Geologie
Mühlen an der Menach (25): Die "Wartnersäge" bei den Bachwiesen
Nur noch eine Scheibelsgruber Erinnerung
In den Scheibelsgruber Erinnerungen haben Bachwiesen und „Wartnersäge" (rotes Kreuz im Kartenausschnitt) immer zusammengehört. Hier war alles und jedes Fleckl vertraut: die Wiesen von der alljährlichen Heug- und Hützeit, die Säge durch die noch immer eindrucksvollen Spuren, und weil auch das Wissen um sie über Jahrzehnte weitergegeben wurde.
Hier stand die Wartnersäge, links: vom Hochsitz aus gesehen; rechts: die Mulde aus der Nähe; vorne links der Abflussgraben.
Wer heute das Perlbachtal bachabwärts durchwandert, wird diese „Spuren" nicht übersehen. Unterhalb der Neumühle fängt es an. Das Tal hat sich zum Wiesengrund geweitet, und der Bach zieht darin sein Mäanderband. Nach 250 Metern rückt er ganz nah an unseren steilen Waldberg heran. Hier war der Bach einst angezapft, hier begann unser Mühlgraben. Nun sind seit einem Wegebau das Einlaufrohr und der gemauerte Schieber verschwunden, und auch der größte Teil des Mühlgrabens ist aufgefüllt; nur noch ein Stück Anfang und sein Ende sind erhalten.
Nach weiteren 500 Metern sind wir am Standort der ehemaligen Wartnersäge. Die große, tiefe Mulde links am Weg ist unübersehbar. Wer sich trotz des Wildwuchses an Bäumen und Gestrüpp hinunterrauft, der findet Teile des Fundaments, eine bemooste, lose aufgeschichtete Bruchsteinmauer. Und am unteren Ende schließlich den ganz erhaltenen Ablaufgraben, der über 70 Meter die Bachwiese durchschneidet und den Perlbach an der Stelle erreicht, wo ein Jägerhochsitz sich an die mächtigen Erlen lehnt (vom ihm aus ist auch das eine Foto gemacht). Wenige Meter danach durchquert eine Furt, eine „Heufahrt", den Bach und staut das Wasser zu einem steinfreien, sandigen „Bade-Dümpfl", wo bis vor 60 Jahren die Scheibelsgruber Buben die „Urform" des Schwimmens, das „Hundeln" lernten. So nahe beisammen - lauter Erinnerungen ...!
Nun bräuchten wir einen, der uns von der alten Wartnersäge zu erzählen weiß - auch nur vom Hörensagen, weil von denen keiner mehr lebt, der sie noch in Betrieb gesehen hatte.

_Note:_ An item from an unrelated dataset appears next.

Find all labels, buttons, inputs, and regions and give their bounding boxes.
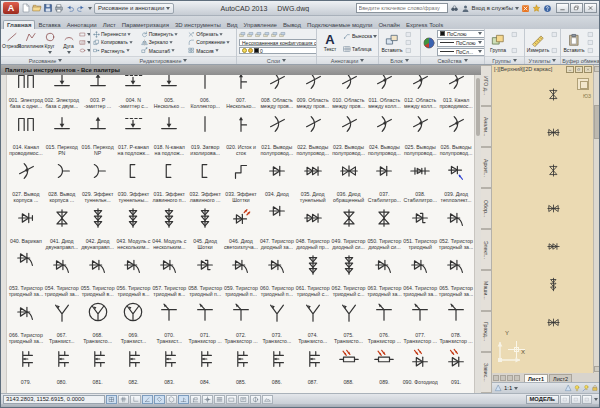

Da muss auch von den Erbauern, den alten Wartner erzählt werden. Sie sind die ältesten Scheibelsgruber, seit dem Dreißigjährigen Krieg in 10 Generationen nachweisbar (die zweitältesten sind die Lehner, die sich 1805 in's „Hauserhäusl" eingekauft hatten). Ab 1854 gab es dort zwei Wartner-Linien: die Stammlinie auf Hausnr. 3 (heute Stumhofer) und die Linie meines Urgroßvaters Johann Georg, der sich in's „Zollnerhäusl" Nr. 6 (heute zu Lehner) eingekauft hatte. Zur Unterscheidung nannte man sie einfach den „oberen" und „unteren" Wartner.
Die Wartnersäge stammt vom „unteren Wartner", der Erbauer war Franz Xaver, geb. 1847, geheiratet 1869. Durch Zukäufe war er auf 25 Tagwerk Felder und Wiesen und auf 13 ½ Tagwerk Wald gekommen - davon lagen Lenzberg, Ödgärten und Kufnerwies in Perlbachnähe. Als ihm der Gedanke kam, eine hauseigene Säge nebst einem Mahlgang zu er-richten, lagen die behördlichen Bedenken bei der Wirtschaftlichkeit für ein so „kleines" Anwesen (für die Scheibelsgruber war es ein „großes"). Und so vergrößerte er die Anbauflä-che durch eine arbeitsaufwendige Terrassierung des Ödgartenhangs (bis zur jetzigen Aufforstung war noch alles zu sehen).
275 m unterhalb der Neumühle waren Einlauf und Schieber (linke Abb.). - Letzte Erinnerung an die Säge: Mauerwerk längs des Wegs.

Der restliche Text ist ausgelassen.